Szef Ferrari, Frederic Vasseur mówi, że jego ekipa postanowiła „nie walczyć” z nowymi wytycznymi FIA w sprawie deski pod podłogą.
Ferrari musiało tuż przed GP Las Vegas zlikwidować śruby przy desce pod podłogą swoich bolidów ze względu nagłej dyrektywy FIA. Federacja – na wniosek Red Bulla – zakazała używania śrub z tyłu deski, które tworzyły swoistą poduszkę, ograniczającą jej zużycie.
To może być ważna kwestia w kontekście trwającej obecnie zaciętej walki o mistrzostwo konstruktorów Formuły 1. McLaren ma 36 punktów przewagi nad Ferrari, a Red Bull traci do ekipy z Maranello tylko 13 oczek.
Frederic Vasseur, proszony o skomentowanie dyrektywy, nie krył zaskoczenia takim obrotem spraw.
„Tak, musieliśmy dokonać zmiany deski, ale wcześniej dostaliśmy też potwierdzenie od FIA, że deska jest legalna” – mówi szef Ferrari.
Zespół Charlesa Leclerca i Carlosa Sainza postanowił jednak nie drążyć sprawy i zastosować się do dyrektywy bez dyskusji.
„Myślę, że przyjęliśmy właściwe podejście ponieważ chcemy skupić się na walce o mistrzostwo, a nie na takich sytuacjach.

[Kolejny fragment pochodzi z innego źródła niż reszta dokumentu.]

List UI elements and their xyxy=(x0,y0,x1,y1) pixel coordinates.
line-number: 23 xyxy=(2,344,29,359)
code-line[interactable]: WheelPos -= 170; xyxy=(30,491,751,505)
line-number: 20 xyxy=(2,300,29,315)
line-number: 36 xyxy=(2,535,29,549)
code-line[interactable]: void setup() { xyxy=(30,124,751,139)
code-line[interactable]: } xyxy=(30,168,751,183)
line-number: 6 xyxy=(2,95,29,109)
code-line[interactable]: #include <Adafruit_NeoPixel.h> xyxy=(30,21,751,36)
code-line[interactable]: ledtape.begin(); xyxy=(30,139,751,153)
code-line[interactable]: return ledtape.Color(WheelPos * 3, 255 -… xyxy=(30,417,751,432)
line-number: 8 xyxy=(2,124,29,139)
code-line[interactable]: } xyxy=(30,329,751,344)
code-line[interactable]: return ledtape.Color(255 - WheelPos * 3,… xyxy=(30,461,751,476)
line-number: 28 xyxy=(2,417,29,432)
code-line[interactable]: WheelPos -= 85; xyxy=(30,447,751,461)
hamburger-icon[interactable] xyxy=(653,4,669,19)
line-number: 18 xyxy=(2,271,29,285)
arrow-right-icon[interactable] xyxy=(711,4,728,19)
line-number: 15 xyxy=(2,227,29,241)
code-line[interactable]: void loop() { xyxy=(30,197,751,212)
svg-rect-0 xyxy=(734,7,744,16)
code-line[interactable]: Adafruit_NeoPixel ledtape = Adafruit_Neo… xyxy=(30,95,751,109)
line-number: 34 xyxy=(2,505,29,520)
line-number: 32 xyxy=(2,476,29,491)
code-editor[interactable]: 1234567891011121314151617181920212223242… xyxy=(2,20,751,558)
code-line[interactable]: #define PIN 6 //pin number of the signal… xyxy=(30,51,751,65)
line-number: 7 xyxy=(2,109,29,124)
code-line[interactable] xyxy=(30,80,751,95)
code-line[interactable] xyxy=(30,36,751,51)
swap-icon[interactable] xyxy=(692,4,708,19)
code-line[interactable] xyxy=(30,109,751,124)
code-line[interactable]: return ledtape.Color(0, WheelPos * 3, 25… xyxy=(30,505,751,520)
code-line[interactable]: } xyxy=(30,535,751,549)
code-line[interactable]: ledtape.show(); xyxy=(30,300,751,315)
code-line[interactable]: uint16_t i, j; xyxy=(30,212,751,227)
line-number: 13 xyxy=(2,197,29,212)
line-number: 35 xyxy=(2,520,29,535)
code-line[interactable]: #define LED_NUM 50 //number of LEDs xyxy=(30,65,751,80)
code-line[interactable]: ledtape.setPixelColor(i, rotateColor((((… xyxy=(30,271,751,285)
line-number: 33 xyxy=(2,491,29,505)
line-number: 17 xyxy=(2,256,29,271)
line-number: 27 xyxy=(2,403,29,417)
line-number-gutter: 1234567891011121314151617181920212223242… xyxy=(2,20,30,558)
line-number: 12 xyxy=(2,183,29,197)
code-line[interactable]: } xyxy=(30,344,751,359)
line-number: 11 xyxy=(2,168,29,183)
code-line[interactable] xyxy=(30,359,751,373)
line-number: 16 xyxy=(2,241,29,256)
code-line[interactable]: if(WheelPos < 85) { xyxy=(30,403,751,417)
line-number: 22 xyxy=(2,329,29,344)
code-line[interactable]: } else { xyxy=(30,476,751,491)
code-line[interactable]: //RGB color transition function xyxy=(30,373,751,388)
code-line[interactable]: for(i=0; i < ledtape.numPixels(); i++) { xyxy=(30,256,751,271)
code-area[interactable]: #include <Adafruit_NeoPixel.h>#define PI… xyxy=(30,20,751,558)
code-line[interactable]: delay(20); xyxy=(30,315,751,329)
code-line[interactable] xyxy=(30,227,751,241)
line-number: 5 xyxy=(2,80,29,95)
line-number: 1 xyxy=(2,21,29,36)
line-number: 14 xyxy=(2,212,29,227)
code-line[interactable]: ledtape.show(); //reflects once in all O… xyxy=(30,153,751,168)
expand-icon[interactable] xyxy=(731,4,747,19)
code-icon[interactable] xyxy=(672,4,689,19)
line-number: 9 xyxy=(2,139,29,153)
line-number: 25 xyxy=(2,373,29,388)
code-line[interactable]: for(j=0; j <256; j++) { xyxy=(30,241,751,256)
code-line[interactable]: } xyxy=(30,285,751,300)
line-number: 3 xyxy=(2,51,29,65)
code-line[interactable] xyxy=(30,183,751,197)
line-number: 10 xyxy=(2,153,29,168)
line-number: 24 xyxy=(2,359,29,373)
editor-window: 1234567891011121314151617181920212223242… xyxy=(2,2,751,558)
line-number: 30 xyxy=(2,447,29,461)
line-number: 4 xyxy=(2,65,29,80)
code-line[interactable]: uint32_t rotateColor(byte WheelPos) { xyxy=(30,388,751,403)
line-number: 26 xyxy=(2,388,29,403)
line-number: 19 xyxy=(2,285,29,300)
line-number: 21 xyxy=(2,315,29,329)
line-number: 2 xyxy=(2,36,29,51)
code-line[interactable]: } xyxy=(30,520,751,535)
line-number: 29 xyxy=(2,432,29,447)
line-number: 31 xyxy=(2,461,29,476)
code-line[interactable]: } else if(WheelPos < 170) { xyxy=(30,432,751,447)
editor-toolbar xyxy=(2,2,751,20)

Ale to podejście FIA było dziwne” – mówi Vasseur.
Na Grand Prix Las Vegas Ferrari przywiozło nową podłogę, która ma poprawić osiągi nie tylko w Las Vegas.
„Zoptymalizowaliśmy kształt podłogi, również z jej krawędziami aż do dyfuzora” – mówi szef Ferrari.
Konieczność zmian w swojej podłodze potwierdziła również ekipa Mercedesa.